- Task brief:
Copy exactly the lines from the one containing "fundamental en el proceso de regularización" through the last line of the records, both included, and nothing more.

- Data extracts:
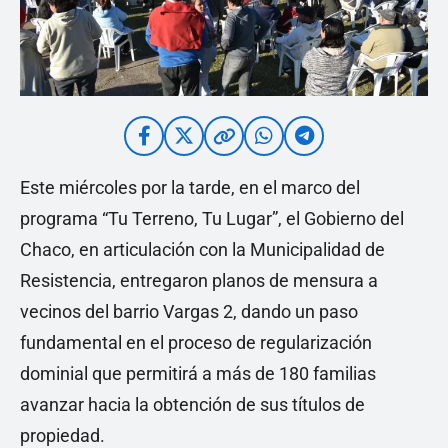
Este miércoles por la tarde, en el marco del
programa “Tu Terreno, Tu Lugar”, el Gobierno del
Chaco, en articulación con la Municipalidad de
Resistencia, entregaron planos de mensura a
vecinos del barrio Vargas 2, dando un paso
fundamental en el proceso de regularización
dominial que permitirá a más de 180 familias
avanzar hacia la obtención de sus títulos de
propiedad.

- Output for this exercise:
fundamental en el proceso de regularización
dominial que permitirá a más de 180 familias
avanzar hacia la obtención de sus títulos de
propiedad.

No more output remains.